Why My Name Means a Mountain
There's a mountain on the border between North Korea and China called Baekdu.
It sits where two worlds meet — ancient, volcanic, and stubborn. It has survived ice ages, empires, and wars. Its mountain range runs from that northern peak all the way down through the spine of the Korean peninsula to the south. And for reasons my parents have never fully explained, they named me after it.
I didn't think much of it growing up.
A name is just a name. I was too busy moving — seven schools across twelve years, eight years of living out of a suitcase in the United States through high school and university, a decade of chasing deals across four continents. You don't spend much time thinking about what your name means when you're just trying to keep up.
But I was fortunate. Extraordinarily fortunate.
There were people along the way — teachers, mentors, strangers who had no obligation to care — who chose to support me anyway. People who opened doors I didn't know existed, who believed in something in me before I believed in it myself. I wouldn't be here without them. I say that without exaggeration.
That kind of goodwill leaves a mark. It also leaves a responsibility.
But somewhere between my thirties and a quiet Sunday evening staring at a laptop screen, something shifted.
What This Site Is
This is not a blog about productivity hacks.
It is not a business newsletter. It is not a personal branding exercise, though I understand if it looks like one from the outside.
This is a record of what happens when someone who has spent a decade learning how the world works decides to stop being a passenger in their own life.
I've spent years helping other companies grow — closing deals, building teams, finding markets. Now I want to find out what happens when I apply that same intensity to building something for myself.
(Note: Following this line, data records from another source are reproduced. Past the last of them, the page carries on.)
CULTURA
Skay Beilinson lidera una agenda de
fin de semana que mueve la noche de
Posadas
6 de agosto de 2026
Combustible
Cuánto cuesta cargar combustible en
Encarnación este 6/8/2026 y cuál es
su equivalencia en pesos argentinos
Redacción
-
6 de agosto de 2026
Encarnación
Every week I'll write about what I'm learning. About business development and what it actually looks like from the inside. About what it means to grow up Korean, work globally, and carry a name that means something bigger than you're ready for. About the gap between who you thought you'd become and who you actually are — and what you do with that gap.
Some of it will be useful. Some of it will be honest in ways that make me uncomfortable. All of it will be real.
And some of it will be for the people who are where I once was — uncertain, moving, trying to keep up. If anything I write opens a door for someone the way doors were opened for me, then this is already worth it.
That's the obligation I carry. That's the debt I'm trying to repay.
One Last Thing
Baekdu Mountain is still divided.
You can see it from the North Korean side or the Chinese side, but the mountain that gave its name to the entire Korean mountain range — the range that runs all 1,500 kilometers down to the southern tip of the peninsula — sits outside the reach of most Koreans today.
I've thought about this a lot lately.
Maybe that's not a tragedy. Maybe that's exactly what makes it the right name for this project. Something that holds two worlds at once. Something that exists in the tension between what is and what could be.
That's where I'm writing from.
From the 1,500km spine of Korea, reaching toward the 7,000km spine of the Earth.